### Directions
If a record below holds a picture, drop the picture and restate everything else word for word.

### Exercise material
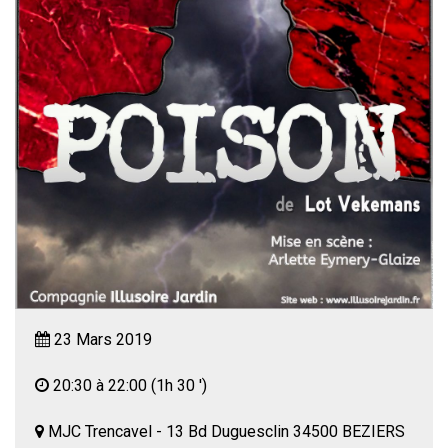
23 Mars 2019
20:30 à 22:00
(1h 30 ')
MJC Trencavel - 13 Bd Duguesclin 34500 BEZIERS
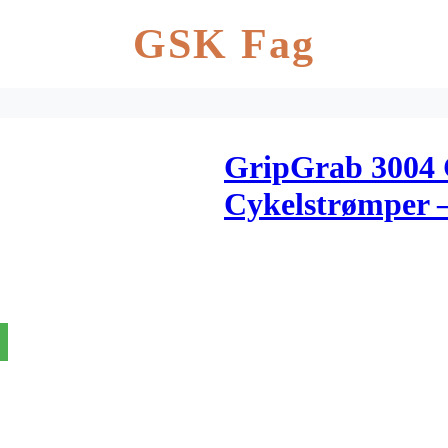
GSK Fag
GripGrab 3004 C
Cykelstrømper –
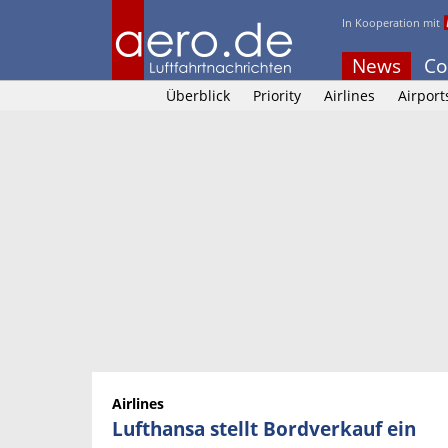
In Kooperation mit
News
Co
Überblick
Priority
Airlines
Airport
Airlines
Lufthansa stellt Bordverkauf ein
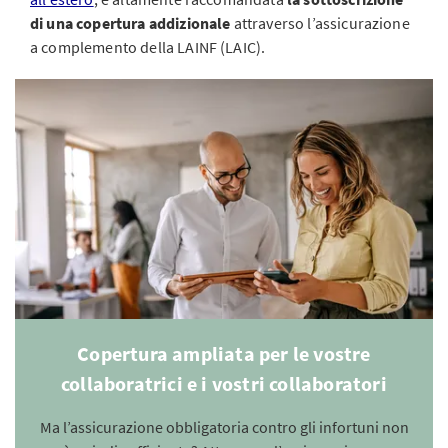
di una copertura addizionale
attraverso l’assicurazione
a complemento della LAINF (LAIC).
Copertura ampliata per le vostre
collaboratrici e i vostri collaboratori
Ma l’assicurazione obbligatoria contro gli infortuni non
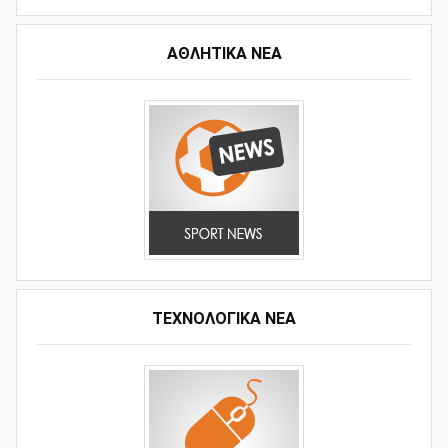
ΑΘΛΗΤΙΚΆ ΝΈΑ
ΤΕΧΝΟΛΟΓΙΚΑ ΝΕΑ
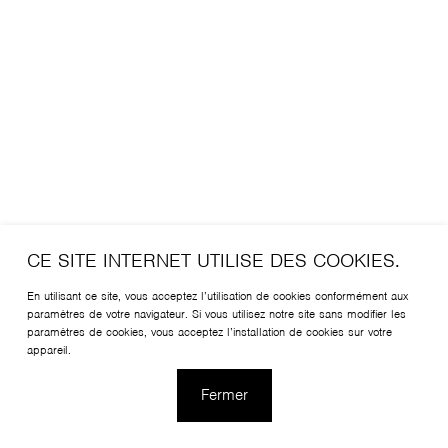
CE SITE INTERNET UTILISE DES COOKIES.
En utilisant ce site, vous acceptez l’utilisation de cookies conformément aux
paramètres de votre navigateur. Si vous utilisez notre site sans modifier les
paramètres de cookies, vous acceptez l’installation de cookies sur votre
appareil.
Fermer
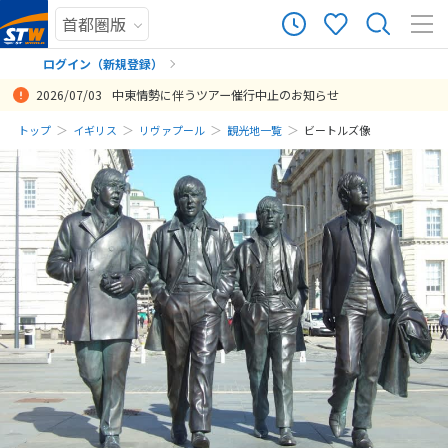
ログイン（新規登録）
2026/07/03
中東情勢に伴うツアー催行中止のお知らせ
まだ履歴がありません
トップ
イギリス
リヴァプール
観光地一覧
ビートルズ像
まだ登録がありません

### Solution to this exercise
23 Mars 2019
20:30 à 22:00
(1h 30 ')
MJC Trencavel - 13 Bd Duguesclin 34500 BEZIERS
GSK Fag
GripGrab 3004 C
Cykelstrømper –
In Kooperation mit
News
Co
Überblick
Priority
Airlines
Airport
Airlines
Lufthansa stellt Bordverkauf ein
di una copertura addizionale
attraverso l’assicurazione
a complemento della LAINF (LAIC).
Copertura ampliata per le vostre
collaboratrici e i vostri collaboratori
Ma l’assicurazione obbligatoria contro gli infortuni non
ΑΘΛΗΤΙΚΆ ΝΈΑ
ΤΕΧΝΟΛΟΓΙΚΑ ΝΕΑ
CE SITE INTERNET UTILISE DES COOKIES.
En utilisant ce site, vous acceptez l’utilisation de cookies conformément aux
paramètres de votre navigateur. Si vous utilisez notre site sans modifier les
paramètres de cookies, vous acceptez l’installation de cookies sur votre
appareil.
Fermer
ログイン（新規登録）
2026/07/03
中東情勢に伴うツアー催行中止のお知らせ
まだ履歴がありません
トップ
イギリス
リヴァプール
観光地一覧
ビートルズ像
まだ登録がありません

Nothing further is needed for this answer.